Palacios has been standing in since the beginning of last month but his third stint in charge of the Pirates first team has been rather rough for him to deal with at age 65.
Given the task to lead until the end of the year ‘Professor’ appears to have already cleaned his hands of the mess in The Bucs dressing room and feels whoever comes in next will have to move mountains.
“Any coach who will come in he will need to work,” says Palacios.
Club boss Irvin Khoza is believed to have already identified the potential candidate to take over what ranks as the most taxing coaching job in South Africa with seven coaches having already been tried in the last six years from Rudi Krol, Julio Leal, Palacios twice, Roger de Sa, Eric Tinkler, Vladimir Vermezovic and Muhsin Ertugral.
Since Krol left in June 2011 no other coach has lasted longer than 20 months in charge.
Palacios is not mincing his words that the players at the club are not pulling their weight in this cause which makes the job of the coach even more difficult than it should be.
“If tomorrow I have to leave the team and someone comes in, that is not a problem for me. But the players need to be conscious and professional that this is a big club," says the Peru born gaffer.

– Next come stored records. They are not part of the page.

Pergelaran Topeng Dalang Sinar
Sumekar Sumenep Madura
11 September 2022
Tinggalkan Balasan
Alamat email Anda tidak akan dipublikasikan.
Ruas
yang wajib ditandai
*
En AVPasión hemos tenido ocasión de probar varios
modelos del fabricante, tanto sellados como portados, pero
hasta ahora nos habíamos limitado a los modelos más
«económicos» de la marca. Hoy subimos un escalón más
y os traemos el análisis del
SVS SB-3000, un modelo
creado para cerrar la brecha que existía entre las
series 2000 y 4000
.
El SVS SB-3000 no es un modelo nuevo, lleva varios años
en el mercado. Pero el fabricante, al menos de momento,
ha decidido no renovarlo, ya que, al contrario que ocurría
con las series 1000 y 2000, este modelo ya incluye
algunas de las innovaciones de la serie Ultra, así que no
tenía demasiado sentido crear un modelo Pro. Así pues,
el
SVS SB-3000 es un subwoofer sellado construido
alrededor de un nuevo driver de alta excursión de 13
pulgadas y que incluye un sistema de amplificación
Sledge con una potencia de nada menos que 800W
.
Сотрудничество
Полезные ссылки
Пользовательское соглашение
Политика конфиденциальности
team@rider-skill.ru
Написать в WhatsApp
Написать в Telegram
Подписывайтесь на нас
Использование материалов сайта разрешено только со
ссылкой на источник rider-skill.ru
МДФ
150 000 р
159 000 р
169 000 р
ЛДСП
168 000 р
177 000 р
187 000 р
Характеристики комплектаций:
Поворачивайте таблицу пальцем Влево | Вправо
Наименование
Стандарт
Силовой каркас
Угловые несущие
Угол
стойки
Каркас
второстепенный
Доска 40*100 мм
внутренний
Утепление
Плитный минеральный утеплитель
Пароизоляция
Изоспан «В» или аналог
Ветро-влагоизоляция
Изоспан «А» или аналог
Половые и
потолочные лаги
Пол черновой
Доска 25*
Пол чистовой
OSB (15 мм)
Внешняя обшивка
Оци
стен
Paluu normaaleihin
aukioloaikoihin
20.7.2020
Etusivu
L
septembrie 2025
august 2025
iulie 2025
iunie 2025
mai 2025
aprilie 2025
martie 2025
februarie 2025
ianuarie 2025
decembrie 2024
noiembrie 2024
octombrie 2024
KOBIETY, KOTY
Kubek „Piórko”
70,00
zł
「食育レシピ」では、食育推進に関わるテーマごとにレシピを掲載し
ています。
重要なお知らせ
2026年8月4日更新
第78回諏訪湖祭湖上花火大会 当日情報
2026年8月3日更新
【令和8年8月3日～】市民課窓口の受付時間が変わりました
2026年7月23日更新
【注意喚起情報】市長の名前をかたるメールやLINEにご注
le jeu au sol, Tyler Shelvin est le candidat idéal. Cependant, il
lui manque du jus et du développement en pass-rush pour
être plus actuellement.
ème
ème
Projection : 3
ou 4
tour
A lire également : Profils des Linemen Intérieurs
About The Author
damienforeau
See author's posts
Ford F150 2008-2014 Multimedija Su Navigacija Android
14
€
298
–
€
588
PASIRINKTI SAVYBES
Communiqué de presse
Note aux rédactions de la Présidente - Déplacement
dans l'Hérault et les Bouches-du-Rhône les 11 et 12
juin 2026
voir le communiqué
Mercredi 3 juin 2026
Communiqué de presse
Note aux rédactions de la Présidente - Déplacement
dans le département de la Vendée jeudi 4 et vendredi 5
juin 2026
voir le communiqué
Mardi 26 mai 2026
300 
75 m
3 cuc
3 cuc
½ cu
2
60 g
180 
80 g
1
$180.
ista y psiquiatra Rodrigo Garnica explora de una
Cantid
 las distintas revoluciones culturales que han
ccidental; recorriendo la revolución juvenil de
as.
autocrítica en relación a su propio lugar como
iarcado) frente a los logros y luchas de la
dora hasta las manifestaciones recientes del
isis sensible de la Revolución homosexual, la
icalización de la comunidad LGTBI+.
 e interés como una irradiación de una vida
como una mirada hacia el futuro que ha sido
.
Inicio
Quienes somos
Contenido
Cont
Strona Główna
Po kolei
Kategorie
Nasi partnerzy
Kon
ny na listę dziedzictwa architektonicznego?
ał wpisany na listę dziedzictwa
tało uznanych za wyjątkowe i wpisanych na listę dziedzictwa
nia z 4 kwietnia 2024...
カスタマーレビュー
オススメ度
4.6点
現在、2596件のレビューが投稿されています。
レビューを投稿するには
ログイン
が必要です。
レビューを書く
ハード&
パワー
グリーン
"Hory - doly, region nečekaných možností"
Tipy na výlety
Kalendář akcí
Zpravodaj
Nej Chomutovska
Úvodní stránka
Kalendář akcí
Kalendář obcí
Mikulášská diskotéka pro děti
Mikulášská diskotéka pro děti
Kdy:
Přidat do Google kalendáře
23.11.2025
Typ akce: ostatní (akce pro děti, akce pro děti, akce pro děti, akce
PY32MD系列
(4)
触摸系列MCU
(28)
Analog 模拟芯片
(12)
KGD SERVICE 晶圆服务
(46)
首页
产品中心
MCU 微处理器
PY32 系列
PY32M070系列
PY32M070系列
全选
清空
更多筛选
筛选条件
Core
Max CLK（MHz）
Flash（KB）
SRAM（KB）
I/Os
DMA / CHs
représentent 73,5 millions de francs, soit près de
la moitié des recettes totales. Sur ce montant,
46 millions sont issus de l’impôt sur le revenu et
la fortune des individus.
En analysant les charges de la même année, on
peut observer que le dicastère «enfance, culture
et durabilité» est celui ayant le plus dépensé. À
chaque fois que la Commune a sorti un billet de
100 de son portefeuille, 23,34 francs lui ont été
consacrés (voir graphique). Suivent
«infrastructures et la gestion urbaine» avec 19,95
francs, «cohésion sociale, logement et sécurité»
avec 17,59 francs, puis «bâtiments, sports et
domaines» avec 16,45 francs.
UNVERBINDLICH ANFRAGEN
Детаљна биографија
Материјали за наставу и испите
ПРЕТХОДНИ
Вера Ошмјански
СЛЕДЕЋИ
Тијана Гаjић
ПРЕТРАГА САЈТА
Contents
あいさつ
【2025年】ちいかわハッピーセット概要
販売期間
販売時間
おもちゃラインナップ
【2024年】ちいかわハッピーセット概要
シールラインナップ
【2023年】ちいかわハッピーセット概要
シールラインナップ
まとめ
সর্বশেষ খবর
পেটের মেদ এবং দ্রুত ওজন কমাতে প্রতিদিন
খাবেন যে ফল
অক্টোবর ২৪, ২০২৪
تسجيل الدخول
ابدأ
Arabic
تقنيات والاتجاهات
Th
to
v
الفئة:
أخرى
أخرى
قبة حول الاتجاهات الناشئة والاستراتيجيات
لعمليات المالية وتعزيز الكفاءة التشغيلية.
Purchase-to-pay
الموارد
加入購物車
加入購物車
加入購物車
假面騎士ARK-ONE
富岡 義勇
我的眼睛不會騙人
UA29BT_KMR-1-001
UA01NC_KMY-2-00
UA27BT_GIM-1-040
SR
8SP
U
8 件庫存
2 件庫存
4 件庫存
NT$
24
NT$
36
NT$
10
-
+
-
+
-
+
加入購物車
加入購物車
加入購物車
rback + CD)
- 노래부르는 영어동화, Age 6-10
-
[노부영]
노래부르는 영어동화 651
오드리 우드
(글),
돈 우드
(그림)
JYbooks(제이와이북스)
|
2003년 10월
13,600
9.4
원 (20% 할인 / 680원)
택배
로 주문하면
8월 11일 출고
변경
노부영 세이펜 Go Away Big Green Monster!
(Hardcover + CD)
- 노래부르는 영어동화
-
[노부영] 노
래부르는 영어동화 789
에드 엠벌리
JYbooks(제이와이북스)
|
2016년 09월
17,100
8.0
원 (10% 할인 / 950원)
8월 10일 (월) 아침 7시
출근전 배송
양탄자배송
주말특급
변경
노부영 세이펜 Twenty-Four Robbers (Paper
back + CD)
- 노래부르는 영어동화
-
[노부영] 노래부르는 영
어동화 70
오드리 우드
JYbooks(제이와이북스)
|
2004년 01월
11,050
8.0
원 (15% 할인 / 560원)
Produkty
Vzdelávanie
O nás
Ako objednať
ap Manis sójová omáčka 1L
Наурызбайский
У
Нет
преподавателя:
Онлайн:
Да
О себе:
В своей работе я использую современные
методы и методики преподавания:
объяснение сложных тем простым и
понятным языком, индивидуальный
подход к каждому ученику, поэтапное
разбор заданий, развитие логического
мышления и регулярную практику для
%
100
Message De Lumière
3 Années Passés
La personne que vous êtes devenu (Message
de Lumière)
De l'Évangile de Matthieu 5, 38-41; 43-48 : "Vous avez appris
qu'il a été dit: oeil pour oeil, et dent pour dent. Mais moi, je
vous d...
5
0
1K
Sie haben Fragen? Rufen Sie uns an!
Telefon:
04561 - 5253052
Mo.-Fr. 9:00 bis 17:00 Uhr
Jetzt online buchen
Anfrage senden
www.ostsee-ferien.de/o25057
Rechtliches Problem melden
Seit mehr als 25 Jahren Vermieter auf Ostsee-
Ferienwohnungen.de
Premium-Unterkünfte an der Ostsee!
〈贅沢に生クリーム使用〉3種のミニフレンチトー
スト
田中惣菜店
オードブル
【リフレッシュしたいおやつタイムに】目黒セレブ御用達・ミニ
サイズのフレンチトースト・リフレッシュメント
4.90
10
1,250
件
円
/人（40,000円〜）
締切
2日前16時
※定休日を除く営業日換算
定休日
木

"All the goals that we have conceded in my eight games have been silly goals. It is very difficult when you don’t know some players. I will be honest with you that I don’t know some of the players who was in the team. Some of the new players are for the prospect but the team needs players with a lot of character and this is my clear answer.
“Whoever comes in I wish him the best but there is a lot of work to do. I tried different formations but then in some positions the team needs to be reinforced to be more solid. This club is not easy to play for and you need to have a strong character and personality to play for [it] but there is nothing I can do, I cannot put injection or trump up the feet or the mind of the players. This jersey is too heavy because it has history but the typical South African comes here, I know players, and doesn’t care because the salary is in the pocket.”